Other characters have their struggles too. Mira’s mother-in-law seems to be eternally optimistic rather than seeing the reality of what’s going on with her family, with her marriage. Rajiv’s cousin Rupal is in a same-sex relationship she’s completely committed to, but struggles to formalise before her family. Tahliil works for an old man who hardly ever sees his daughter, and is estranged from his son.

I found the setting of Leicester, with its huge immigrant population, quite fascinating, a place that must seem cold and physically inhospitable to those from warmer climates, and yet which offers opportunities and safety. Belgrave Road is a brilliant story, and Manish Chauhan really gets into the heads of his characters, making their lives believable. If you want to understand what makes people leave their country for new beginnings in the West and the struggles they face, this is well worth reading – a five-star read from me.

I read Belgrave Road courtesy of Netgalley and Faber & Faber (UK). The book is due for release on 29 January.

Book Review: Raising Hare by Chloe Dalton – the best-selling memoir about the unexpected bond between the writer and a wild animal

I don’t often read non-fiction, preferring to immerse myself in the art of the story, the development of characters, atmosphere and mood. But Raising Hare has been such a popular hit, I was intrigued.

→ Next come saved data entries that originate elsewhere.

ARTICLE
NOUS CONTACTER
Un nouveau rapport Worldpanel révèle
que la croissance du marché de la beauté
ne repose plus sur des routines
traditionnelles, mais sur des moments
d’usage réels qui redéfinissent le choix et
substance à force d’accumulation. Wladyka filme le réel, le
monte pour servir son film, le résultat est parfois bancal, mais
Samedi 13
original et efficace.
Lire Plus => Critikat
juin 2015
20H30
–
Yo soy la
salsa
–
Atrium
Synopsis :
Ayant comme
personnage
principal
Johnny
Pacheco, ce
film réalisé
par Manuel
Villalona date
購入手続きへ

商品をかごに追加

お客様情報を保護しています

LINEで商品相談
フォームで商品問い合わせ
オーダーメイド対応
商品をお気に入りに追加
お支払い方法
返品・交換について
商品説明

It begins during lockdown, when the author leaves her busy life in the city for a rural retreat, an old converted barn surrounded by farmland and woods. It’s wintertime when, out on a walk, she comes across a baby leveret sitting in the road – potential fodder for hawks or foxes, or in danger of being crushed between vehicle wheels. Chloe knows a thing or two about wildlife – her mother has a way with animals – and so realises she should leave it alone, that if she picks it up to put it somewhere safer, it’s mother will smell Chloe on the leveret and abandon it.

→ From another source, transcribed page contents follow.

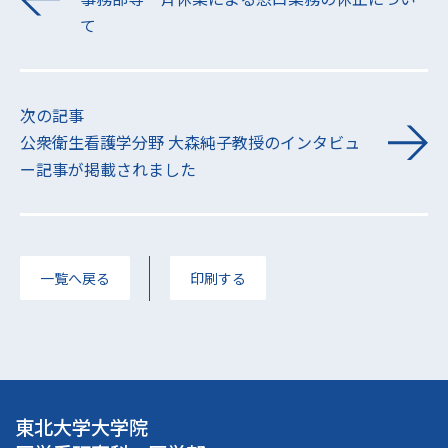
て
次の記事
公衆衛生看護学分野 大森純子教授のインタビュ
ー記事が掲載されました
一覧へ戻る
印刷する
東北大学大学院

But returning from her walk, hours later, the leveret is still there, so against her better judgement, Chloe takes it in. The events that follow are fascinating as she learns how to care for the animal, accommodating it into her busy life as the lockdown ends and normal life is expected to take place again. You learn a lot about hares – how endangered they are in England, but also considered a pest by farmers and so aren’t protected by law with a dedicated hunting season. They’re also not typically thought to be easy to befriend, so Chloe’s experiences are enthralling.

Although Chloe doesn’t try to domesticate or keep the hare once it is ready to take care of itself, it still visits, barging in through its specially made door, making itself at home, quite some time later. It’s interesting to read about the effect on Chloe of having an animal, particularly a wild animal, in her life. How she changes from living for her work, which often takes her on special assignments overseas, with the thrill of new environments and political landscapes. How the hare makes her rethink what she wants from life, her growing fondness for the animal, and how it makes her so much more aware of the nature around her, not just animals, but also vegetation and seasons.

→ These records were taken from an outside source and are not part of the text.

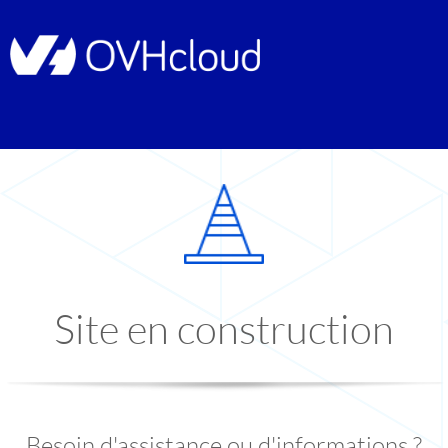
Site en construction
Besoin d'assistance ou d'informations ?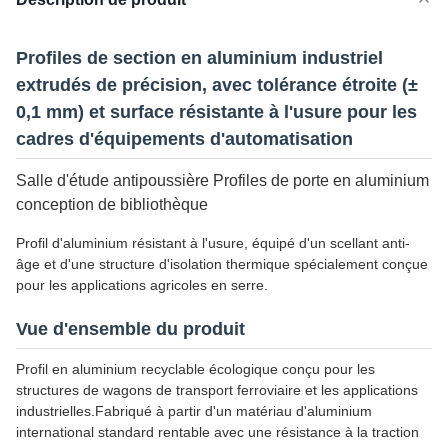
Profiles de section en aluminium industriel
extrudés de précision, avec tolérance étroite (±
0,1 mm) et surface résistante à l'usure pour les
cadres d'équipements d'automatisation
Salle d'étude antipoussière Profiles de porte en aluminium
conception de bibliothèque
Profil d'aluminium résistant à l'usure, équipé d'un scellant anti-
âge et d'une structure d'isolation thermique spécialement conçue
pour les applications agricoles en serre.
Vue d'ensemble du produit
Profil en aluminium recyclable écologique conçu pour les
structures de wagons de transport ferroviaire et les applications
industrielles.Fabriqué à partir d'un matériau d'aluminium
international standard rentable avec une résistance à la traction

I came away from the book wishing the very best for the survival of the hare Chloe Dalton takes in, but also really feeling for the author. Her awakened awareness regarding how we treat the natural environment and her wanting to be a spokesperson for change, particularly in the way it’s always open season for hare shooting, but also how we farm and take so much from the landscape at the cost of lives we cannot see. But you can’t help but feel that with ever diminishing habitats, hares are up against it. Brilliantly written, Raising Hare was such an engaging read, with a ton of emotional heft, I know it will stay with me for a long time. So it’s a five-star read from me.